John told me that some of the Camp David staff had been whispering that Nixon often stood before the stereo and--all by himself--'conducted' a symphony.

She is also pretty good at defining people with one sharp cut. She works with Jeb Magruder on Nixon's re-election festivities committee, and she describes him as "the chairman of the Junior Prom who wants to run for student body president next year."

Unfortunately, it is only rarely that she manages a pointed anecdote. Her writing style (or her ghost writer's) is tacky and trite, and she often lapses into Watergate language:

Not at that time or at any other time did I think that it would be thrilling to be with a man who was close to the President.

We simply radiated delight at the various perquisites, assumed they were no more than we deserved, and enjoyed them to the fullest.

After this, the lawyers and the investigators coopted John again.

And so does her husband:

John. You're coming home. You're not leaving me here alone another night.

Hate to. But I can't run that press gauntlet.


I know how you feel, Mo. But we're in a period of no options.

Mo is a constant superficial moral quandary. Her three biggest dilemmas are womens' liberation, abuse of taxpayers' monies, and whether or not her husband did anything wrong. Her answers to all three are shifty. Every time she mentions that she assumed a "traditional female function," (preparing hors d'oeuvres for her husband's business associates) she adds, as an after thought, a "maybe I shouldn't be this way" clause, but always resolves it with that catch-all "but I am." She says she never realized she and her husband were misusing taxpayers' dollars (all those limos) until after he testified before the Senate Watergate Committee. And as to her husband's wrongdoings, she admits he committed some crimes, but, as she repeats ad nauseum, it was out of loyalty to Nixon; besides, he made a clean breast of it in the end. All of this is nothing more than conservative claptrap. Anytime she can avoid analysis or explanation, she does.

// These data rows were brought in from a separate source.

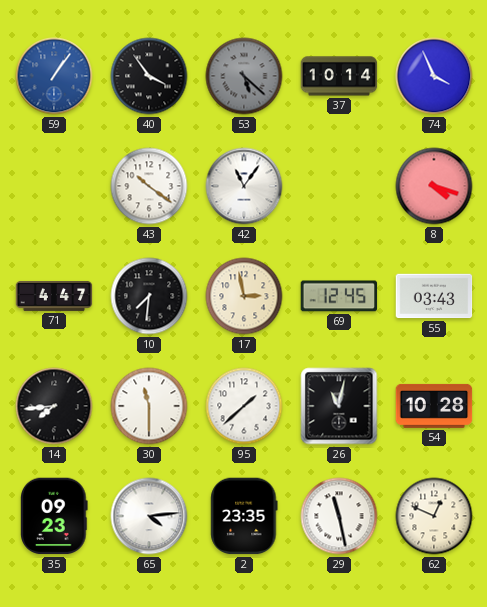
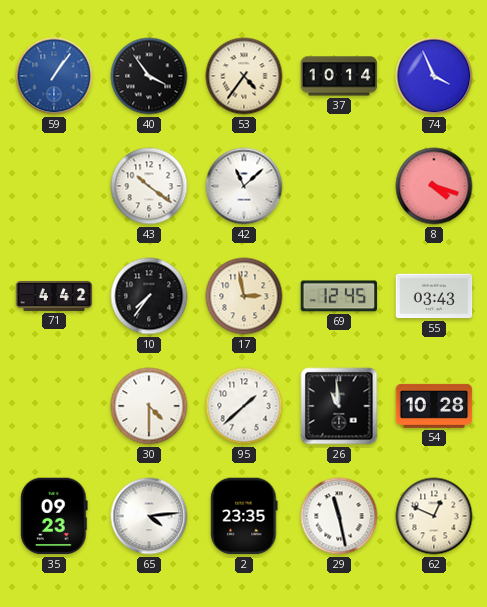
53: 5:22 -> 4:36
53 dial: grey -> cream
42: 11:06 -> 11:08
71: 4:47 -> 4:42
10: 7:31 -> 7:36
14: 7:44 -> none
30: 11:30 -> 4:30
26: 11:02 -> 10:59
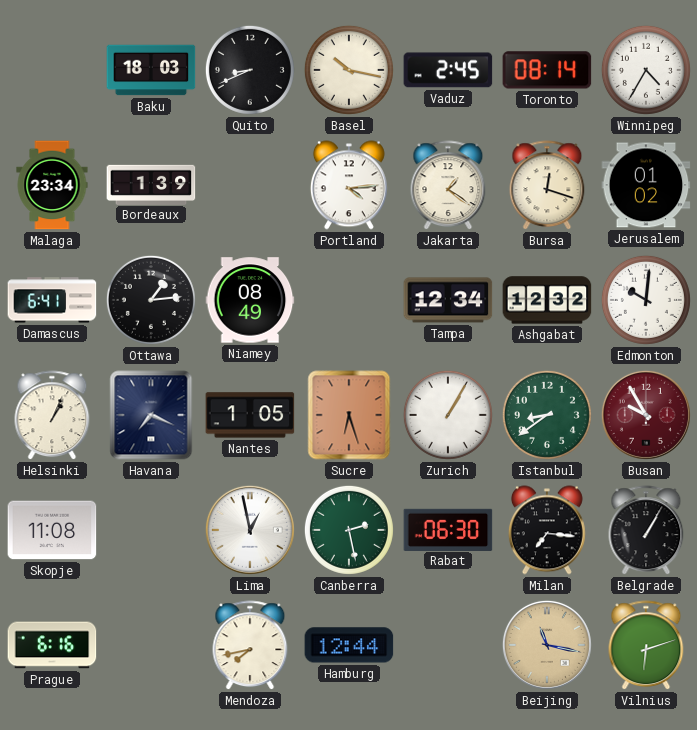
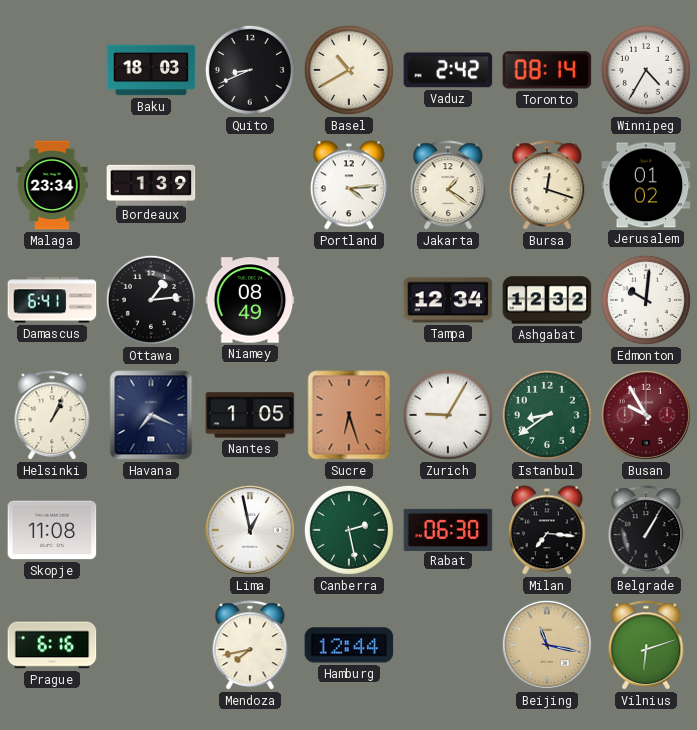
Basel: 10:17 -> 10:40
Vaduz: 2:45 -> 2:42
Zurich: 1:05 -> 9:05
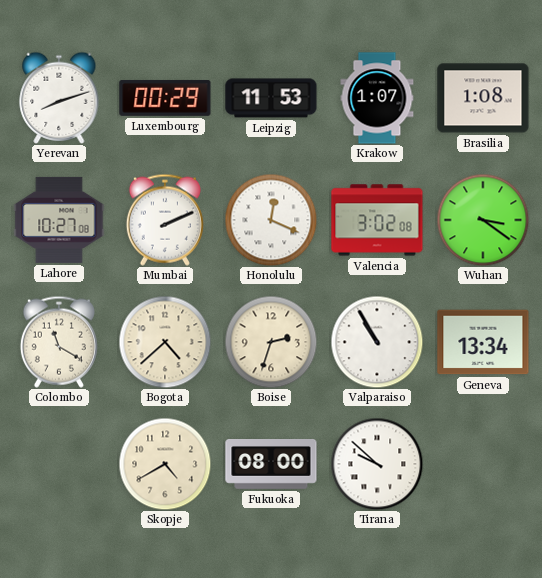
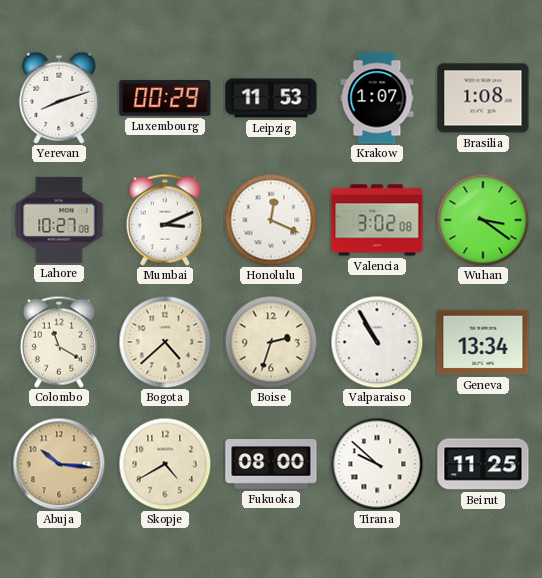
Mumbai: 2:11 -> 3:11
Abuja: none -> 10:16
Beirut: none -> 11:25
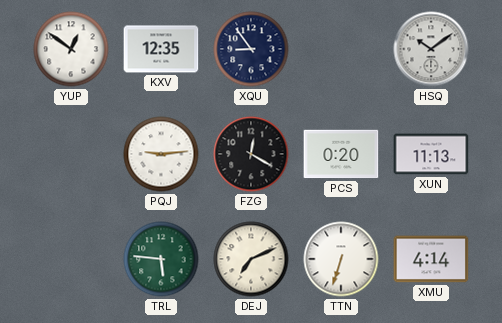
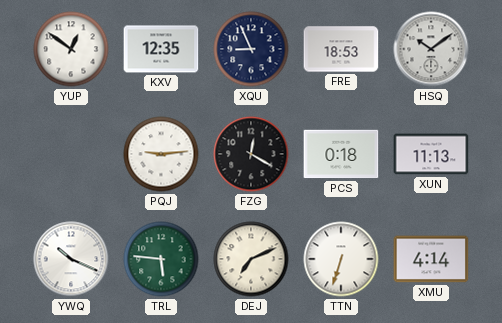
XQU: 8:54 -> 8:56
FRE: none -> 18:53
PCS: 0:20 -> 0:18
YWQ: none -> 10:19
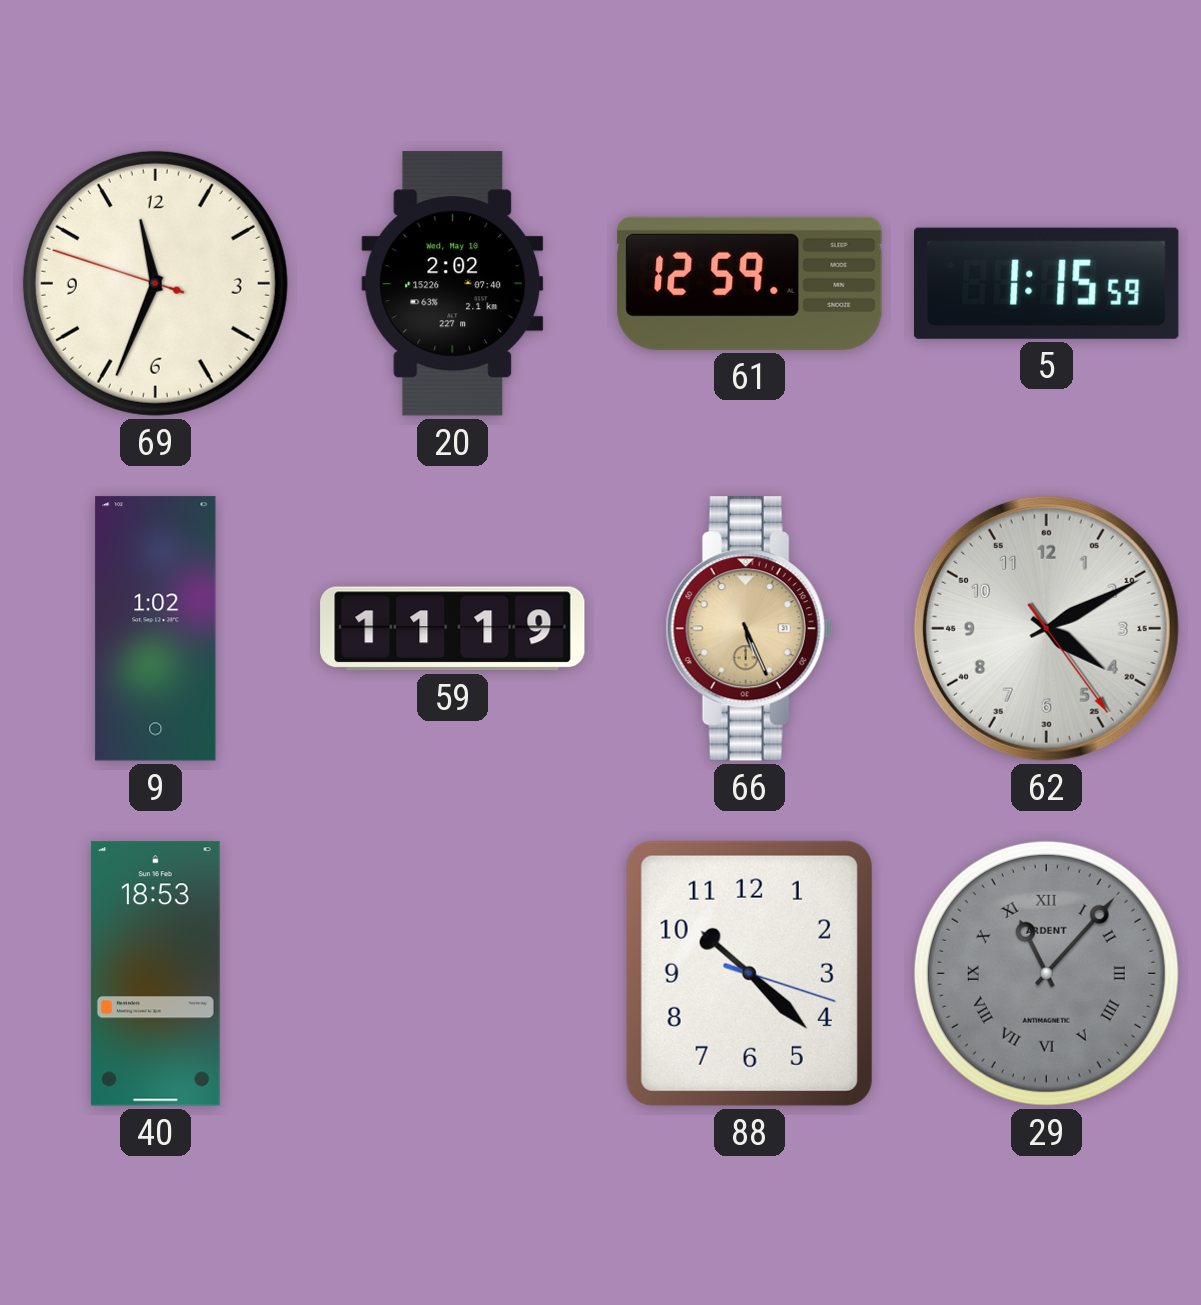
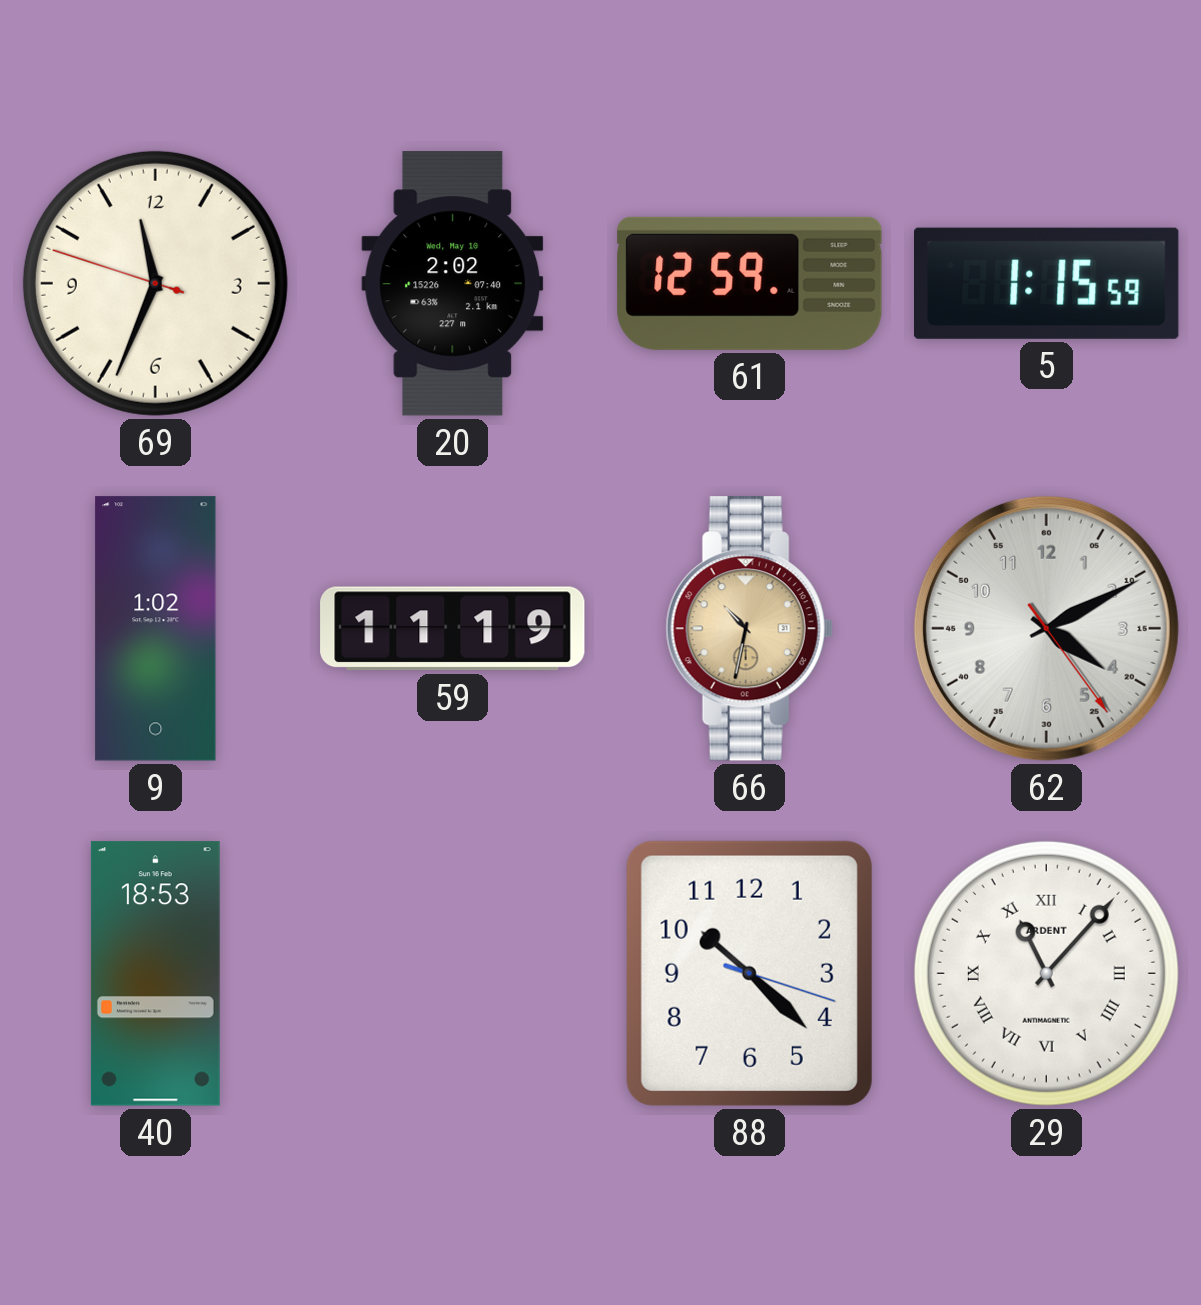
66: 5:26 -> 10:32
29 dial: grey -> white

A Woman's View of Watergate is really more the story of the difficulties of being married to John Dean in troubled times than it is the story of those troubled times. It is the story of a romance that Maureen Dean knew was fated to occur from the moment she met the "Brooks Brothers" tan; a romance that began with this message, scrawled in lipstick by Dean on a motel room mirror: "Smile...an owl loves ya, loves ya, yes, loves ya."